# New Oracle Touch owner milk volume question



## Darren-Oracle (Apr 18, 2020)

Hi all,

Received our new Oracle Touch last Friday. Somewhat cheating I know but need to be able to pop out of the home office and make a drink quickly during the weekdays.

We mainly drink milky coffees latte, flat white, cappuccino which playing around yesterday using some Lavazza supper cream beans (we have better independent beans on order after exploring this site) was impressive (we upgraded from a magimix m190 nespresso).

so my question, instructions say you must have the milk above the rubber seal on the wand, with the milk jug provided that is too much for one latte creating waste and not enough for two. Wondering how people work around this, perhaps a larger jug and making more milk for two lattes (which would work as generally the wife has one when I do)?

Thanks in advance

D.


----------



## Dalerst (Jan 22, 2020)

I have a touch, i suppose it depends on how big you make your coffee, coffee shot size and milk volume.

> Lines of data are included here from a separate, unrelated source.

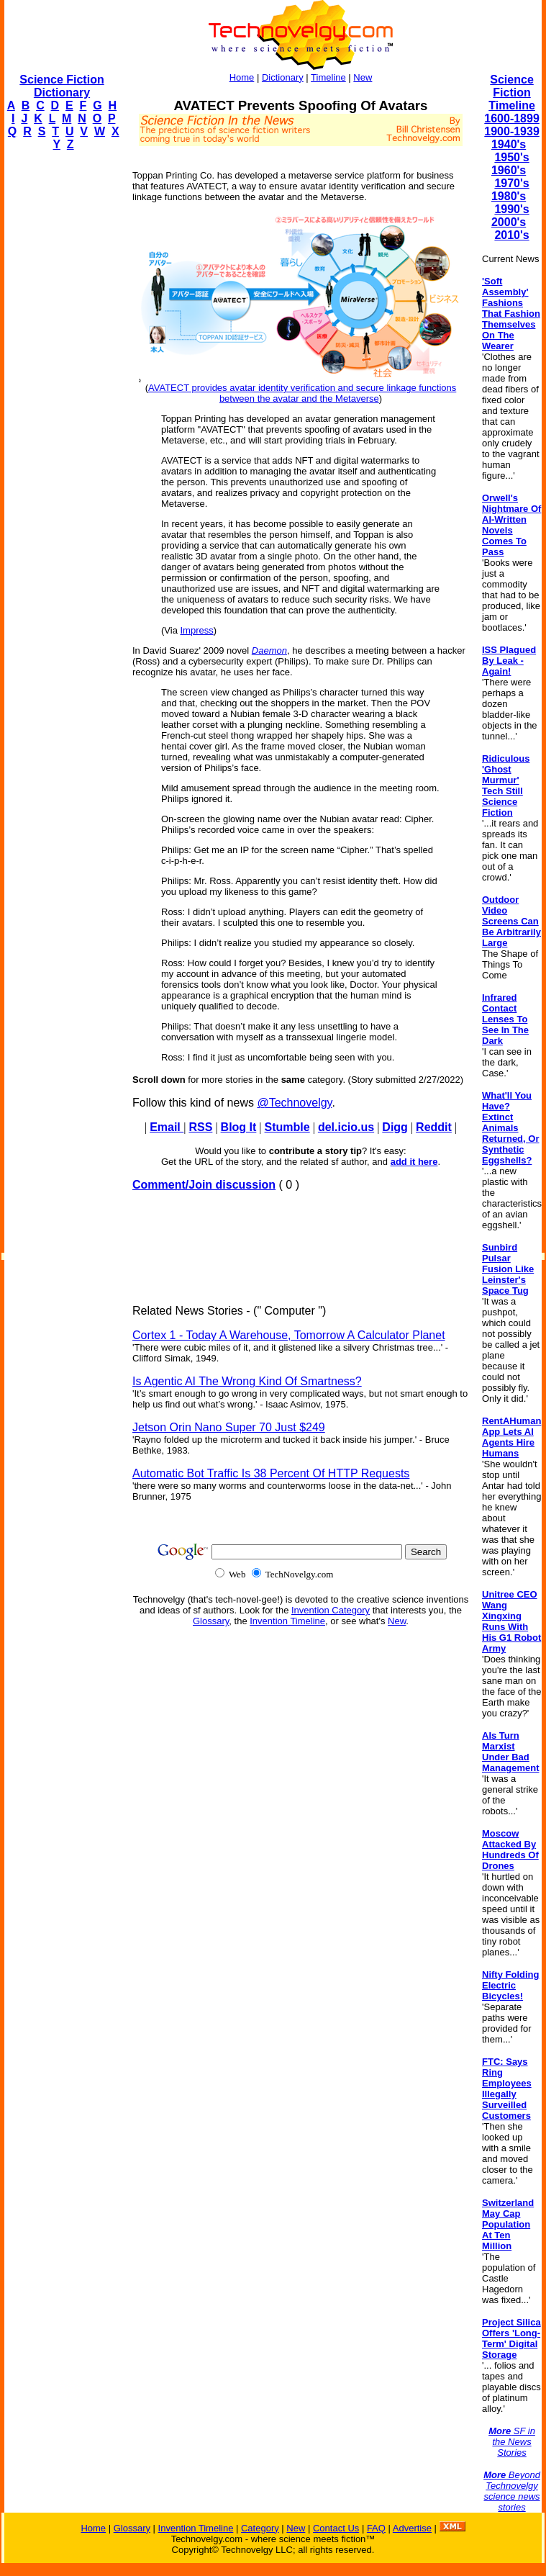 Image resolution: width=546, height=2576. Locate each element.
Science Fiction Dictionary (61, 86)
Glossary (211, 1621)
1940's (508, 144)
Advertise (412, 2528)
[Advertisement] (61, 379)
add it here (414, 1161)
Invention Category (330, 1610)
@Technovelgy (294, 1102)
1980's (508, 196)
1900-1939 (512, 131)
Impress (197, 630)
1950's (511, 157)
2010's (511, 235)
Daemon (269, 650)
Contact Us (336, 2528)
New (362, 77)
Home (242, 77)
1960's (508, 170)
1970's (511, 183)
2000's (508, 222)
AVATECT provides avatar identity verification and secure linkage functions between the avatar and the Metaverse (302, 393)
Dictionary (283, 77)
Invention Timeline (287, 1621)
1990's (511, 209)
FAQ (376, 2528)
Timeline (328, 77)
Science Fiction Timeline (511, 92)
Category (260, 2528) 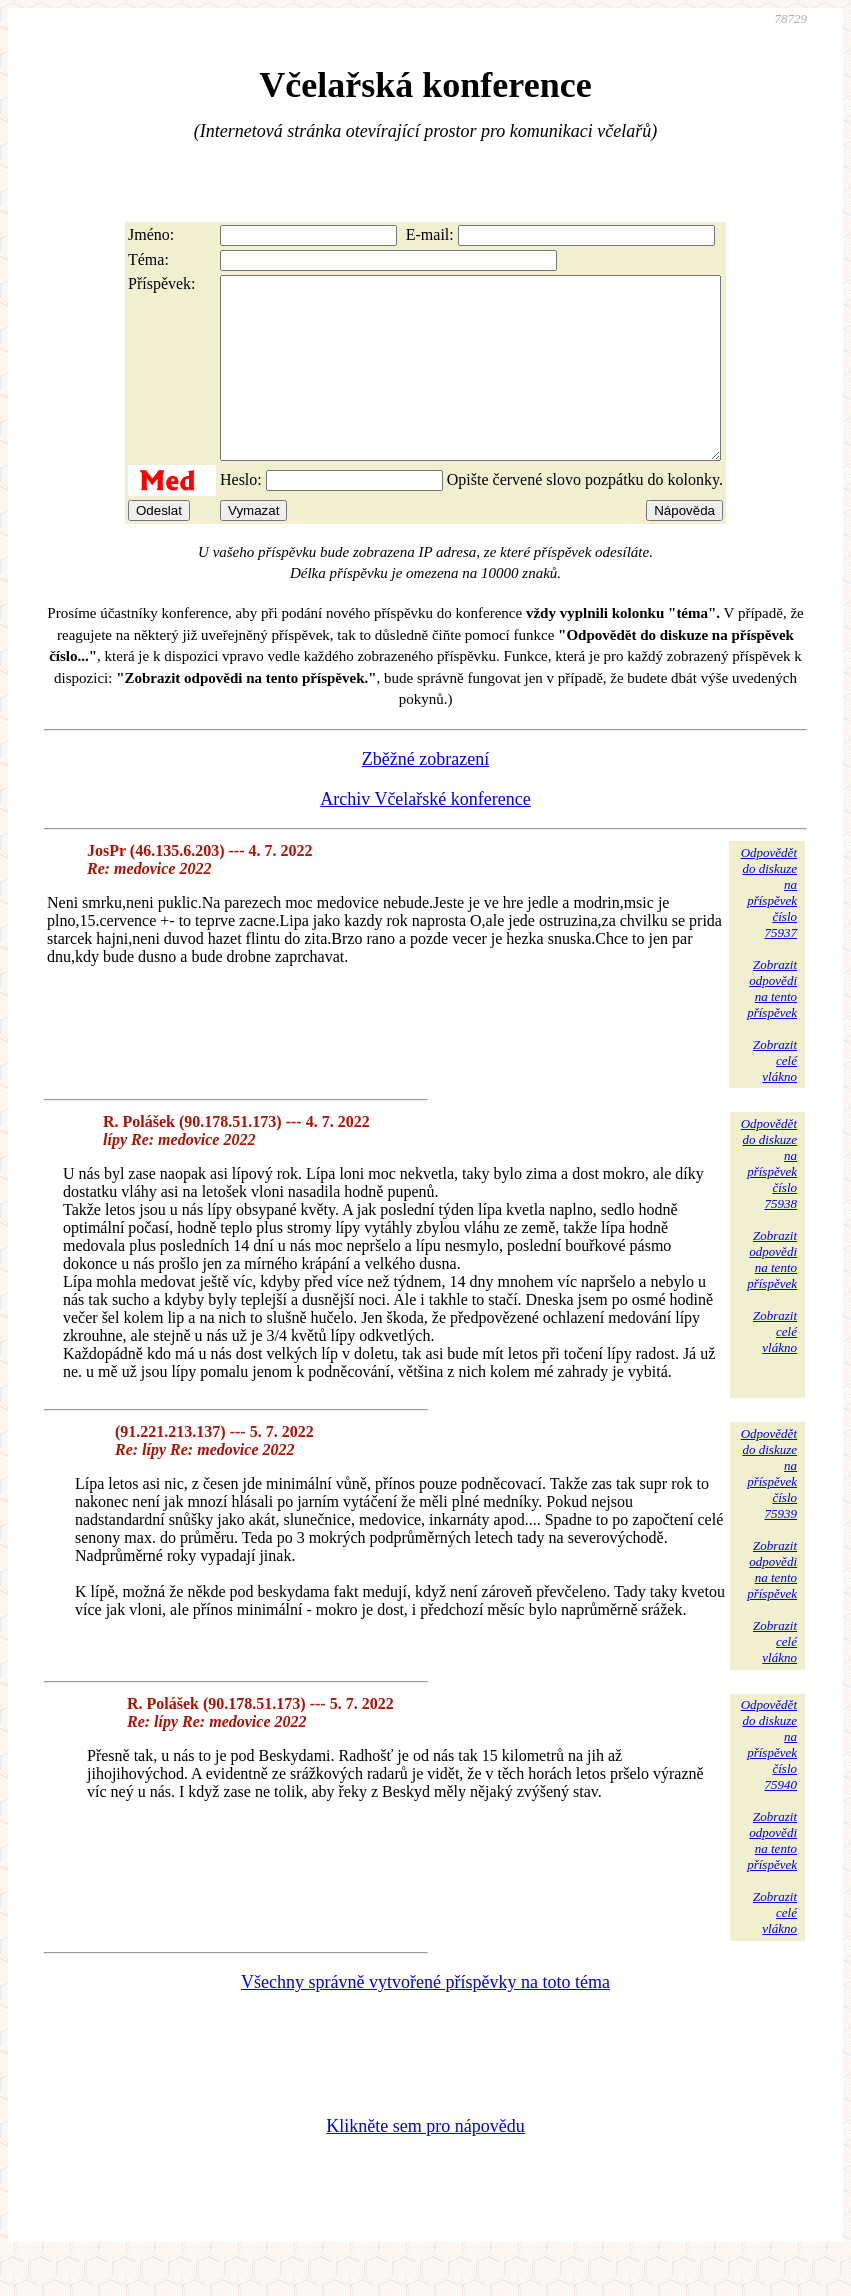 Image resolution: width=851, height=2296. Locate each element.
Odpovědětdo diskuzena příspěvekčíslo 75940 (769, 1780)
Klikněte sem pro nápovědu (425, 2162)
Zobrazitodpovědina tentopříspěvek (772, 1024)
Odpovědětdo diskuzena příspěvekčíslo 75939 (769, 1509)
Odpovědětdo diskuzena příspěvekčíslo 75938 (769, 1199)
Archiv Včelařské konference (425, 835)
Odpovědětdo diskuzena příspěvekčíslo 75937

I make a flat white at 240g which equates to 40g shot of espresso and 200g milk, i find i have to fill the milk jug between the min and max line which only leaves the last 20g of milk left, but thats on purpose, i find its always watery at the bottom anyway.

But being honest i also do my milk on manual so i can adjust the jug to suit.


----------



## Kannan (Mar 28, 2020)

You can get smaller (and larger) jugs with markings on the side so if you want milk for one (which I sometimes do) I just use my smaller jug... no waste!


----------



## Kannan (Mar 28, 2020)

Oh and just another tip - cold jug and cold milk! Rinse the jug out in cold tap water before you auto steam...


----------



## Darren-Oracle (Apr 18, 2020)

Thanks all, useful tips 🙂


----------